A man visits the desert fathers and experiences two approaches to spirituality. One involves abstinence, particularly from speech (silence), while the other involves an open welcome, enjoyment of company and the eating of honey cakes. The man expresses a preference for the latter, which leads another to question how such different paths to God can exist. He then receives a vision in which God accepts both.

Rowan Williams explores this story in terms of our different vocations. I would like to think about it in terms of the two different ways to God that the story juxtaposes.

In one we find God in the world around of us - the people, places, creatures and creations. In addition we use these things as visual or lingual images which reveal aspects of God to us. This is an affirmative way based on the understanding that God's creation is good and that something of the creator can be seen in the creation. This is a way of abundance and of the Arts, where multiple images and experiences build up a composite picture of God. This is the way of Abba Moses in the boat together with honey cakes and the angels of God.

The other way is visualised by Abba Arsenius who is silent in his boat with the Holy Spirit of God. This is the way of abstinence which recognises the inadequacy of every image and word and creature and creation to show or tell us about God. God is always more than any way of describing or imaging him and, therefore, the best way to experience God as is, is to dispense with words and images altogether and go by way of silence and darkness. As a result, this way of experiencing God is known as the negative way or also, sometimes, as the dark night of the soul. While the way of abundance is more easily and readily reflected in the Arts, the Arts can and do engage also with the negative way, as is evidenced by the fact that the phrase ‘dark night of the soul’ derives from a poem by St John of the Cross.

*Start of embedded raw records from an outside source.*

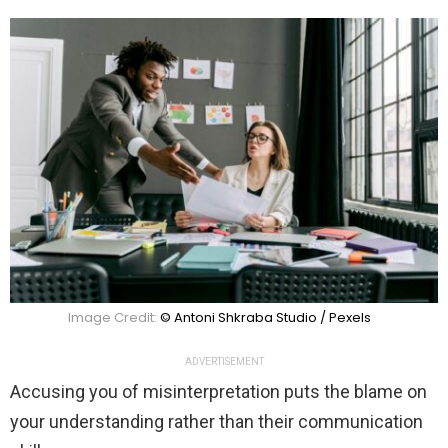
Image Credit:
© Antoni Shkraba Studio / Pexels
ADVERTISEMENT
Accusing you of misinterpretation puts the blame on
your understanding rather than their communication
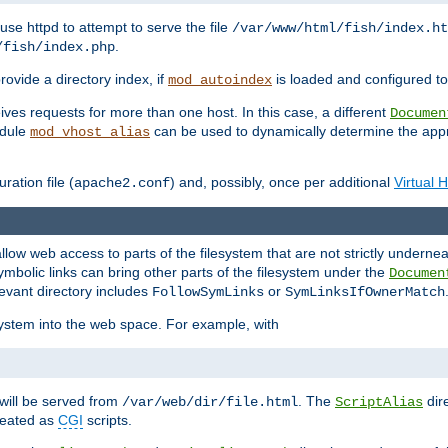
ause httpd to attempt to serve the file
/var/www/html/fish/index.ht
.
/fish/index.php
provide a directory index, if
is loaded and configured to
mod_autoindex
ives requests for more than one host. In this case, a different
Documen
odule
can be used to dynamically determine the appr
mod_vhost_alias
ration file (
) and, possibly, once per additional
Virtual 
apache2.conf
llow web access to parts of the filesystem that are not strictly underne
ymbolic links can bring other parts of the filesystem under the
Documen
levant directory includes
or
FollowSymLinks
SymLinksIfOwnerMatch
esystem into the web space. For example, with
will be served from
. The
dir
/var/web/dir/file.html
ScriptAlias
treated as
CGI
scripts.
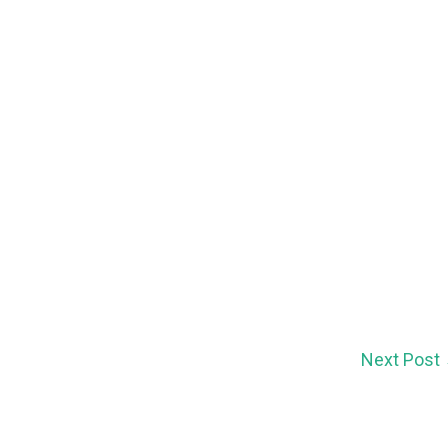
Next Post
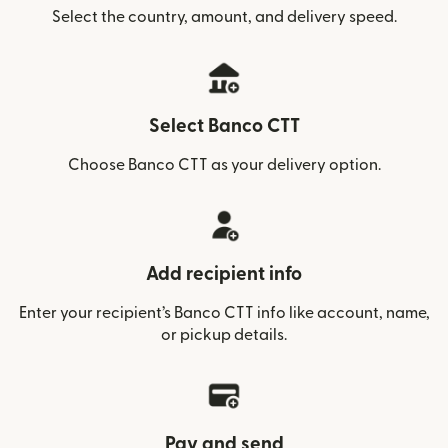
Select the country, amount, and delivery speed.
Select Banco CTT
Choose Banco CTT as your delivery option.
Add recipient info
Enter your recipient’s Banco CTT info like account, name,
or pickup details.
Pay and send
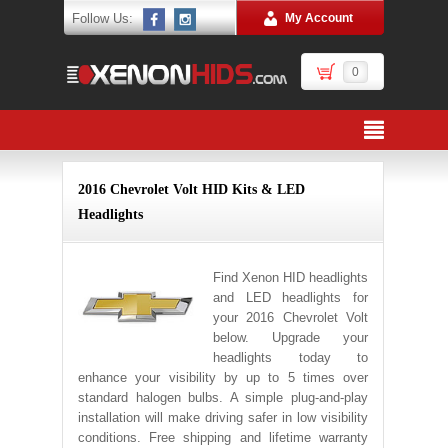
Follow Us:
My Account
0
2016 Chevrolet Volt HID Kits & LED
Headlights
Find Xenon HID headlights
and LED headlights for
your 2016 Chevrolet Volt
below. Upgrade your
headlights today to
enhance your visibility by up to 5 times over
standard halogen bulbs. A simple plug-and-play
installation will make driving safer in low visibility
conditions. Free shipping and lifetime warranty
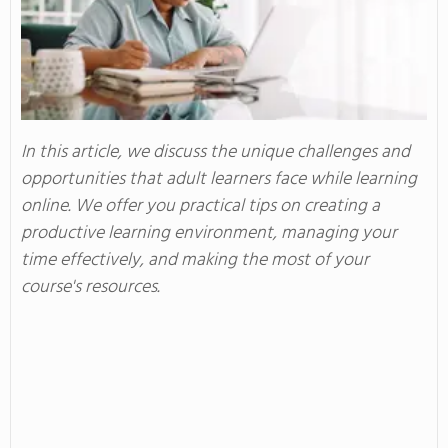
In this article, we discuss the unique challenges and
opportunities that adult learners face while learning
online. We offer you practical tips on creating a
productive learning environment, managing your
time effectively, and making the most of your
course's resources.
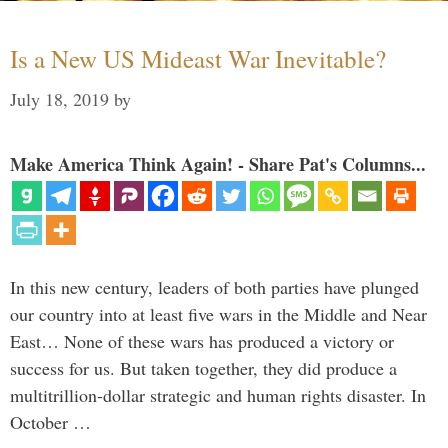
Is a New US Mideast War Inevitable?
July 18, 2019
by
Make America Think Again! - Share Pat's Columns...
In this new century, leaders of both parties have plunged
our country into at least five wars in the Middle and Near
East… None of these wars has produced a victory or
success for us. But taken together, they did produce a
multitrillion-dollar strategic and human rights disaster. In
October …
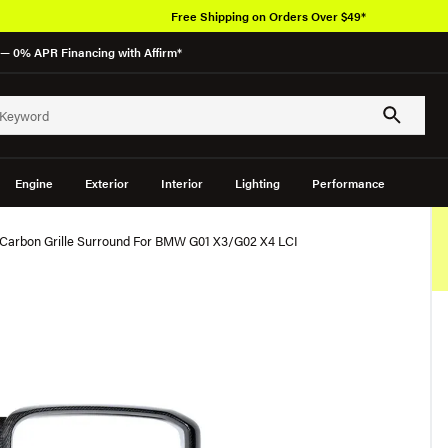
Free Shipping on Orders Over $49*
— 0% APR Financing with Affirm*
Engine
Exterior
Interior
Lighting
Performance
Carbon Grille Surround For BMW G01 X3/G02 X4 LCI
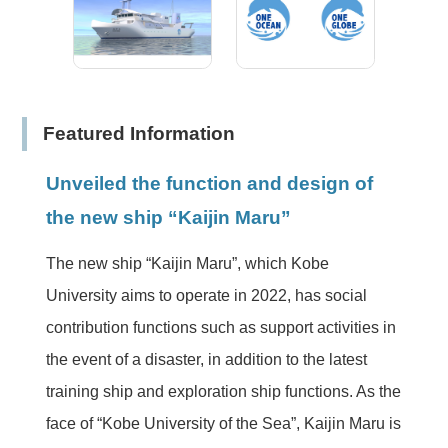
Featured Information
Unveiled the function and design of
the new ship “Kaijin Maru”
The new ship “Kaijin Maru”, which Kobe
University aims to operate in 2022, has social
contribution functions such as support activities in
the event of a disaster, in addition to the latest
training ship and exploration ship functions. As the
face of “Kobe University of the Sea”, Kaijin Maru is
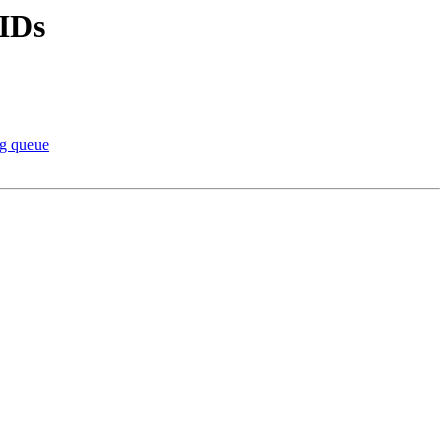
 IDs
ng queue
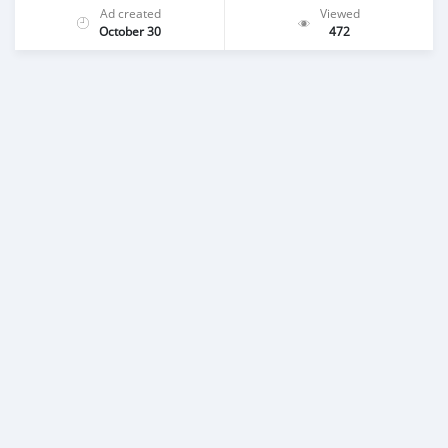
Ad created
Viewed
October 30
472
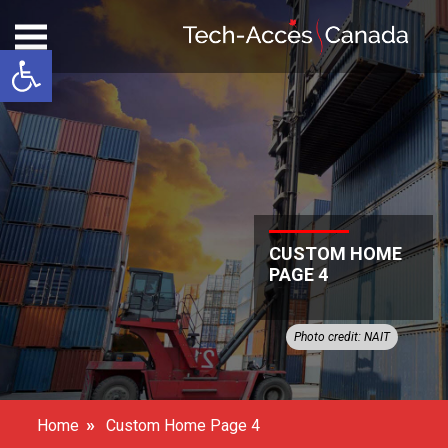
Open toolbar
CUSTOM HOME
PAGE 4
Photo credit: NAIT
»
Home
Custom Home Page 4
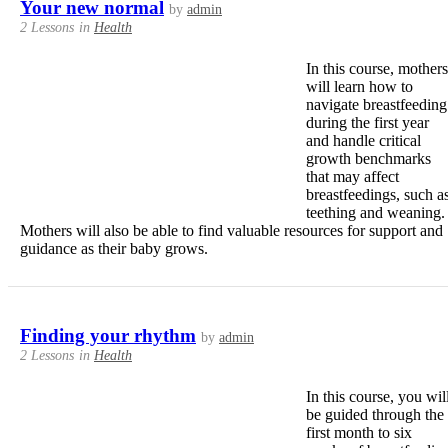
Your new normal
by
admin
2 Lessons
in
Health
In this course, mothers
will learn how to
navigate breastfeeding
during the first year
and handle critical
growth benchmarks
that may affect
breastfeedings, such a
teething and weaning.
Mothers will also be able to find valuable resources for support and
guidance as their baby grows.
Finding your rhythm
by
admin
2 Lessons
in
Health
In this course, you wil
be guided through the
first month to six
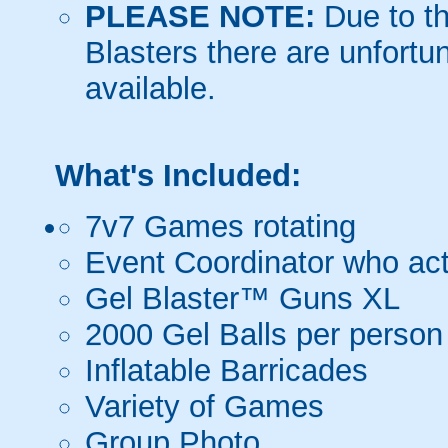
PLEASE NOTE:
Due to th
Blasters there are unfortun
available.
What's Included:
7v7 Games rotating
Event Coordinator who act
Gel Blaster™ Guns XL
2000 Gel Balls per person
Inflatable Barricades
Variety of Games
Group Photo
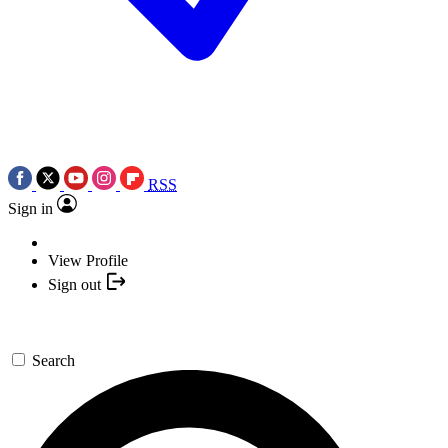
RSS
Sign in
View Profile
Sign out
Search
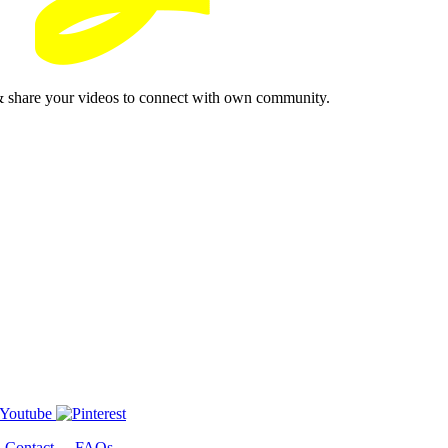
& share your videos to connect with own community.
-
Contact
-
FAQs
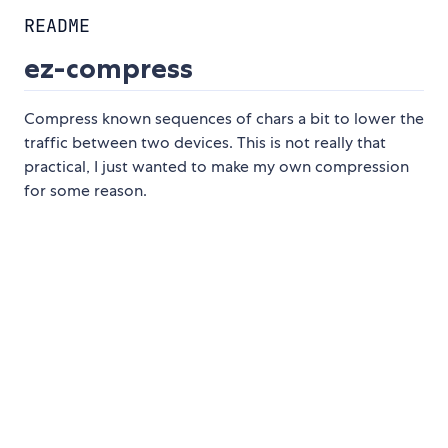
README
ez-compress
Compress known sequences of chars a bit to lower the
traffic between two devices. This is not really that
practical, I just wanted to make my own compression
for some reason.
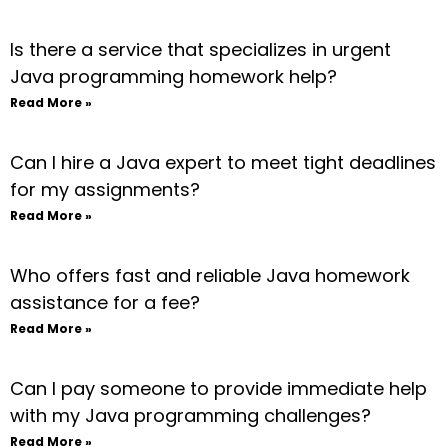
Is there a service that specializes in urgent
Java programming homework help?
Read More »
Can I hire a Java expert to meet tight deadlines
for my assignments?
Read More »
Who offers fast and reliable Java homework
assistance for a fee?
Read More »
Can I pay someone to provide immediate help
with my Java programming challenges?
Read More »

Both ways lead to God, but, as they are polar opposites, they approach God by different routes and therefore we may, at times, have to choose between them and, if we were to follow either to their conclusion, we would have to make an ultimate choice, as Abba's Arsenius and Moses seem in the story to have done. However, it is also possible to combine aspects of both approaches or to follow one way rather than the other at different seasons in our lives.

My thinking about these two ways to God has been informed by that of the poet, dramatist and novelist Charles Williams. His views on these two ways have been summarised as follows:

‘The Way of Affirmation consists in recognizing the immanence of God in all things, and says that appreciation of whom and what God has made may lead us to appreciation of Himself. The Way of Rejection concentrates on the transcendence of God, the recognition that God is never fully contained in His creation; it says that we must renounce all lesser images if we would apprehend His. These two Ways have been expressed by the paradox "This also is Thou; neither is this Thou," and tend generally to illustrate, respectively, Catholic or Protestant thought in their attitudes toward the use of images.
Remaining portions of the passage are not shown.